2. Verlenging van de arbeidsduur

2.1. Pensioenhervorming en brugpensioen

De pensioenhervorming behoort ook tot de belangrijkste werkpunten van de regering, die de disproportionele stijging van de pensioenuitgaven wil beheersen. Het doel is dus om werknemers langer aan het werk te houden.

Met hetzelfde doel voor ogen, wordt het brugpensioen tot het absolute minimum beperkt.

2.1.1. Pensioenen

De hervorming is gebaseerd op de volgende principes:

Flexibele pensioenleeftijd

Momenteel is het mogelijk om vroegtijdig met pensioen te gaan wanneer aan de volgende voorwaarden is voldaan: 60 jaar en 44 jaar anciënniteit, 61-62 jaar en 43 jaar anciënniteit, of 63 jaar en ouder en 42 jaar anciënniteit.

Voortaan zal pensioenopname voor de wettelijke leeftijd financiële gevolgen hebben via de invoering van een malus, terwijl de werknemer die langer dan de pensioenleeftijd werkt, een bonus krijgt.

  • Malus : Het pensioenaantal wordt verlaagd met 2% (tot 2030), 4% (tot 2040) en 5% (vanaf 2040) per jaar van anticipatie voor de wettelijke leeftijd als de gepensioneerde niet aan de voorwaarde van 35 jaar anciënniteit voldoet.
  • Nieuwe bonus : Het pensioenaantal wordt verhoogd met een bonus van 2% (tot 2030), 4% (tot 2040) en 5% (vanaf 2040) per jaar na de wettelijke pensioenleeftijd, als de werknemer 35 jaar anciënniteit heeft.

Vroegtijdig wettelijk pensioen bij effectieve lange loopbaan

Werknemers van minstens 60 jaar die 42 jaar anciënniteit hebben opgebouwd (alleen de jaren met 234 dagen effectief werk worden meegerekend) kunnen eerder toegang krijgen tot het wettelijk pensioen.

Vermindering van de geassimileerde perioden

De gewerkte perioden zullen voortaan een groter gewicht hebben in het pensioenaantal, door de vermindering van de perioden die gelijkgesteld worden met werk:

  • Vanaf 1 januari 2027 worden de geassimileerde perioden voor langdurige werkloosheid, brugpensioen en banen aan het einde van de loopbaan die meer dan 40% van de loopbaan vertegenwoordigen, niet langer in aanmerking genomen voor de berekening van het pensioen van werknemers en zelfstandigen. Deze limiet van 40% daalt elk jaar met 5 punten tot 20% in 2031. Ziekteperioden en thematische verloven worden uitgesloten van deze maatregel en blijven geassimileerd.
  • Vanaf de datum van het regeringsakkoord worden perioden van werkloosheid, brugpensioen, pseudo-brugpensioenen en banen aan het einde van de carrière gelijkgesteld met een beperkt fictief loon.

Harmonisatie van de anciënniteitsvoorwaarden voor vervroegd pensioen

Vanaf 1 januari 2027 worden alleen de kalenderjaren met 2 trimestres (6 maanden of 156 gewerkte dagen) gewerkt (of geassimileerd) in aanmerking genomen voor de anciënniteitsvoorwaarde in de drie regimes (werknemers, zelfstandigen en ambtenaren). Er zullen overgangsmaatregelen worden voorzien.

Versterking van de aanvullende pensioenen

De regering vraagt ​​de sectoren die nog geen aanvullend pensioenplan hebben om een extra prioritaire inspanning te leveren, door een werkgeversbijdrage van minstens 3% van het bruto loon tegen 2030 te voorzien.

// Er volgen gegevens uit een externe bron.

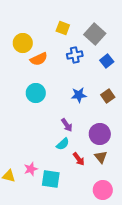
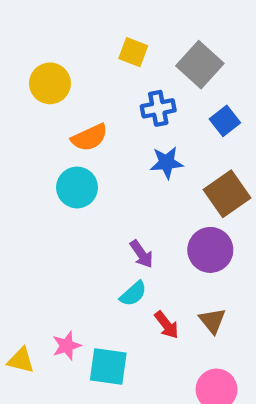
orange semicircle: (39, 59) -> (90, 137), moved
blue star: (79, 95) -> (167, 162), moved
brown square: (108, 96) -> (227, 194), size x1.5
purple circle: (100, 134) -> (210, 250), moved

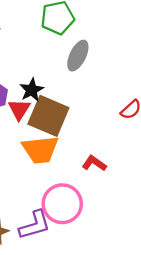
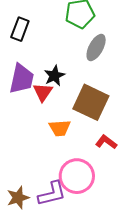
brown square: (48, 116) -> (91, 102), moved
orange trapezoid: (40, 150) -> (60, 128), size x0.7

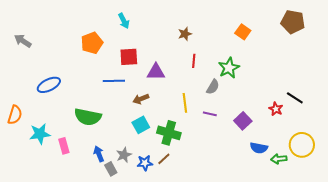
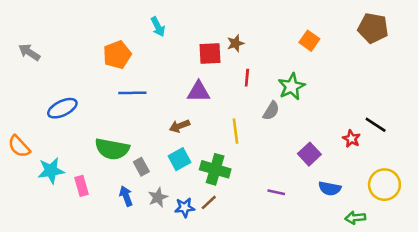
red square: (129, 57) -> (210, 53), moved
blue line: (114, 81) -> (132, 93), moved
purple line: (210, 114) -> (276, 192), moved
orange semicircle: (15, 115) -> (19, 146), turned 120
green arrow: (279, 159) -> (355, 218), moved
gray rectangle: (111, 169) -> (141, 167), moved

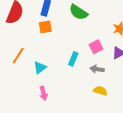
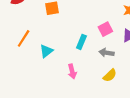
yellow semicircle: (100, 91) -> (110, 75), turned 120
pink arrow: (43, 93) -> (72, 71), moved

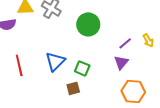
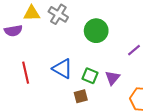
blue triangle: (55, 61) -> (62, 69), turned -45
purple triangle: (121, 62) -> (113, 78), moved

De regering zal de mogelijkheid onderzoeken om een ​​deeltijdpensioen in te voeren

Deze maatregel zou werknemers van minstens 60 jaar die aan de voorwaarden voor een vroegtijdig of wettelijk pensioen voldoen, toelaten om de helft van hun pensioen te ontvangen terwijl ze een deeltijdbaan blijven uitoefenen.

2.1.2. Brugpensioen

De toegang tot het brugpensioen wordt sterk beperkt.

Vanaf de datum van het regeringsakkoord zullen er geen nieuwe toetreders meer zijn, behalve in het kader van een medisch brugpensioen.

De nieuwe toelatingen tot het medisch brugpensioen worden bovendien actiever gecontroleerd en in geval van een aanzienlijk verschil ten opzichte van de voorgaande jaren, worden de toelatingsvoorwaarden aangepast.

De toegang tot het brugpensioen blijft echter gegarandeerd voor werknemers van bedrijven die vóór de datum van het regeringsakkoord een intentieverklaring tot reorganisatie of collectief ontslag hebben ondertekend. De verworven rechten van de begunstigden blijven onaangetast.


2.2. Langer werken, maar op een haalbare manier

Een haalbaarder werk zal werknemers ertoe aanzetten om langer te werken. In deze context voorziet de regering maatregelen om de balans tussen werk en privéleven beter te doen zijn :

  • Invoering van een gezinsbudget. Dit systeem is gericht op het vereenvoudigen en harmoniseren van de verlofrechten voor degenen die deelnemen aan de zorg voor een kind. Elk kind krijgt bij de geboorte een “rugzak” met verlofrechten, waarin de bestaande verloven in verband met de geboorte en de daaropvolgende verzorging van het kind worden geïntegreerd. Het gezinsbudget maakt het ook mogelijk dat grootouders verlof nemen. Het stimuleert het nemen van verlof door beide ouders.
  • TeleTRAINwerk. De regering zal onderzoeken of en hoe zij het werken tijdens de woon-werkverplaatsing kan bevorderen door de tijdens de reis met het openbaar vervoer gepresteerde uren als werkuren te beschouwen.
  • Een ouderschapsverlof voor pleegouders wordt ingevoerd.
  • De mogelijkheden voor het gebruik en de duur van vormen van loopbaanonderbreking en tijdskrediet worden geharmoniseerd.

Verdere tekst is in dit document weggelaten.